Drunk Parrots aka Lorikeets

Source : http://www.timesonline.co.uk/tol/news/world/article7142337.ece

It is usually the locals who go ‘troppo’ during the tropical wet season in Australia’s Northern Territory, however this year it is the native parrots.

‘Drunk’ red-collared lorikeets have been found stumbling around, falling out of trees, or simply passed out around Darwin after being struck down by a mystery illness which causes them to display classic signs of human drunkenness.

Concerned locals have discovered the ‘pickled parrots’ all over Darwin’s roads, yards and parklands and taken them to The Ark Animal Hospital in Palmerston, where veterinarians have been treating up to eight birds a day for the past few months.

“They act quite like a drunken person would,” Lisa Hansen, a veterinary surgeon at the Ark Animal Hospital told The Times.
Related Links

“They stumble around and are very uncoordinated. Some have even fallen off their perches in the aviary.”

Earlier today one of the lorikeets was found in the bottom of an aviary at the clinic leaning up against the mesh.

“He looked just like a drunken person leaning against a wall to keep himself upright,” Ms Hansen said.

Another glassy-eyed bird was lying on the floor of a cage, looking like he had just had a big night out. Others have been found with their heads under paper seemingly trying to block the world out, or wandering aimlessly around in an apparently intoxicated state.

Ms Hansen said another symptom of the bizarre illness which is similar to human drunkenness was the change in attitude of the usually “obnoxious” birds, which suddenly become “really friendly and jovial”.

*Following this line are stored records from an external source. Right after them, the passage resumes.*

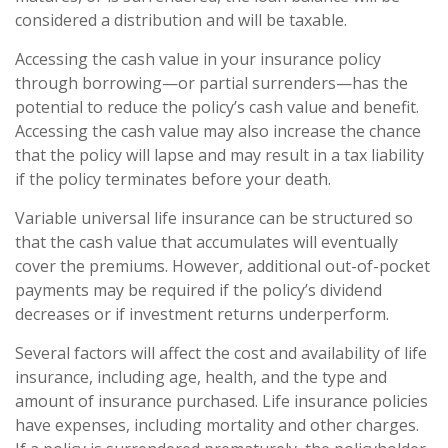
considered a distribution and will be taxable.
Accessing the cash value in your insurance policy
through borrowing—or partial surrenders—has the
potential to reduce the policy’s cash value and benefit.
Accessing the cash value may also increase the chance
that the policy will lapse and may result in a tax liability
if the policy terminates before your death.
Variable universal life insurance can be structured so
that the cash value that accumulates will eventually
cover the premiums. However, additional out-of-pocket
payments may be required if the policy’s dividend
decreases or if investment returns underperform.
Several factors will affect the cost and availability of life
insurance, including age, health, and the type and
amount of insurance purchased. Life insurance policies
have expenses, including mortality and other charges.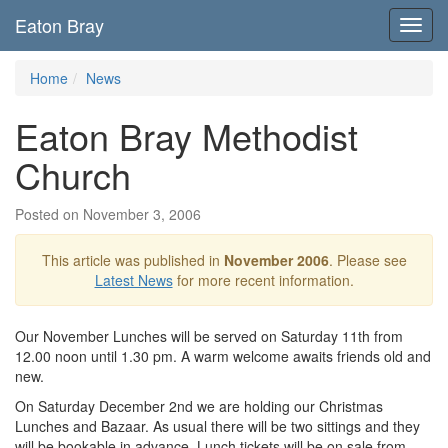
Eaton Bray
Toggl
navig
Home
News
Eaton Bray Methodist
Church
Posted on November 3, 2006
This article was published in
November 2006
. Please see
Latest News
for more recent information.
Our November Lunches will be served on Saturday 11th from
12.00 noon until 1.30 pm. A warm welcome awaits friends old and
new.
On Saturday December 2nd we are holding our Christmas
Lunches and Bazaar. As usual there will be two sittings and they
will be bookable in advance. Lunch tickets will be on sale from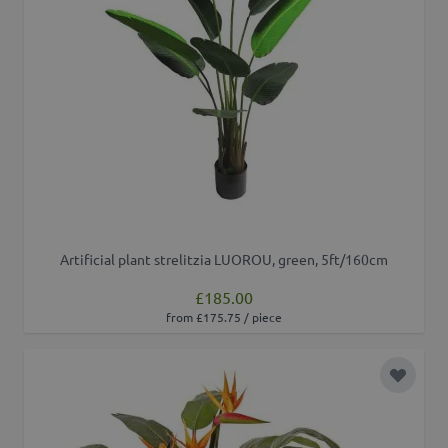
Artificial plant strelitzia LUOROU, green, 5ft/160cm
£185.00
from £175.75 / piece
Add to 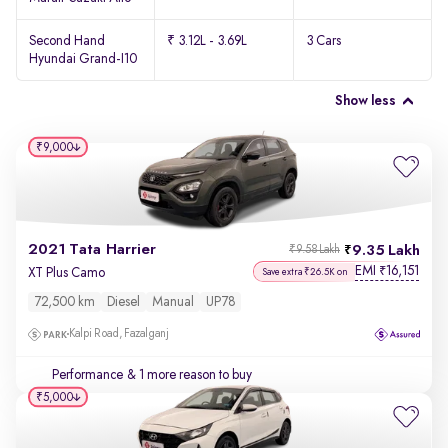
Second Hand
₹ 3.12L - 3.69L
3 Cars
Hyundai Grand-I10
Show less
₹9,000
2021 Tata Harrier
9.35 Lakh
₹9.58 Lakh
EMI
16,151
₹
XT Plus Camo
Save extra ₹26.5K on
72,500 km
Diesel
Manual
UP78
Kalpi Road, Fazalganj
Performance
& 1 more reason to buy
₹5,000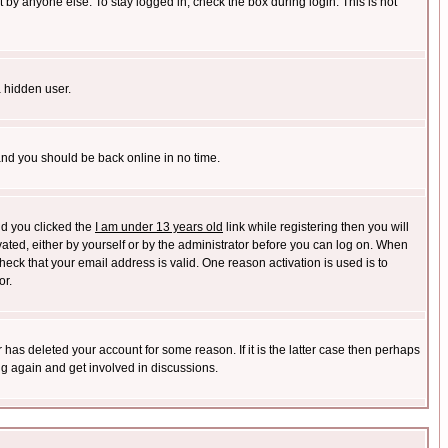
 by anyone else. To stay logged in, check the box during login. This is not
a hidden user.
 and you should be back online in no time.
nd you clicked the
I am under 13 years old
link while registering then you will
ivated, either by yourself or by the administrator before you can log on. When
heck that your email address is valid. One reason activation is used is to
or.
has deleted your account for some reason. If it is the latter case then perhaps
ng again and get involved in discussions.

They also appear to suffer hangovers – including headaches, disorientation, lethargy, and feeling generally unhappy – for a few weeks after they are sick, and some take months to recover. Others have died from the illness.

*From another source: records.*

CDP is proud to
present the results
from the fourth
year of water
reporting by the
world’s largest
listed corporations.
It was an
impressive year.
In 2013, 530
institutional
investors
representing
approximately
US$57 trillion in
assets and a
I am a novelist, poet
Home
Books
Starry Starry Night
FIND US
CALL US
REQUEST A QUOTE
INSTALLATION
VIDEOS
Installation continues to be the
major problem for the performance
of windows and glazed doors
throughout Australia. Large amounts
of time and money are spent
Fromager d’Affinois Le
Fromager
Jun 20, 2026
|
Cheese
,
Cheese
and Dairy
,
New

Ms Hansen said there are many theories about the cause of the mystery illness – which Darwin vets have dubbed the ‘drop lorry’ or ‘drunken lorikeet’ disease – including fermented nectar from a plant they are eating, or an outbreak of a mystery virus.

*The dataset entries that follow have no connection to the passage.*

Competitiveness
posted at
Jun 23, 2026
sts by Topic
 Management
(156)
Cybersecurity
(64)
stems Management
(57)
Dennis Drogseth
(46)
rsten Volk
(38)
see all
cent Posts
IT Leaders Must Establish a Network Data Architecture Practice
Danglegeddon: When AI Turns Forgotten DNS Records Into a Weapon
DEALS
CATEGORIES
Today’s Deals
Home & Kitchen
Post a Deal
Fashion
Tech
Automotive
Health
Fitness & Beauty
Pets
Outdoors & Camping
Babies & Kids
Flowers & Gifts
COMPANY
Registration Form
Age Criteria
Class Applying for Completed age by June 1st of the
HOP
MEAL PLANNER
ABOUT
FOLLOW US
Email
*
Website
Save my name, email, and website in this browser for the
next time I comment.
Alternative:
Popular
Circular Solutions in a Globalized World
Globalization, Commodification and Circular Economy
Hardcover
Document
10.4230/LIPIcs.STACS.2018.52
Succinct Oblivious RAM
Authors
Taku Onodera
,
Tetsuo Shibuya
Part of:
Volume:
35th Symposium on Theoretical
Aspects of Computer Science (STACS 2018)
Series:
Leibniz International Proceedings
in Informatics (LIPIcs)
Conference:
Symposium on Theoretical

Veterinarians at the Ark Animal Hospital, a community clinic which is seeking donations, feed the lorikeets the equivalent of avian hangover food: sweetened porridge and fresh fruit. They then care for the birds until they are ready to be let back into the wild.

According to Ms Hansen, the drunken lorikeet phenomenon regularly occurs at the end Darwin’s wet season, which typically lasts between November and May each year, however this year there has been an increase in the number of birds that have appeared sick, with over 200 treated so far.

Red-collared lorikeets are a native bird of northern Australia and are a sub-species of the better known Rainbow Lorikeet. The red-collared bird, which is distinctive for an orange stripe over the nape of its neck, is found in the Northern Territory, the north of Western Australia, and far north-eastern Queensland.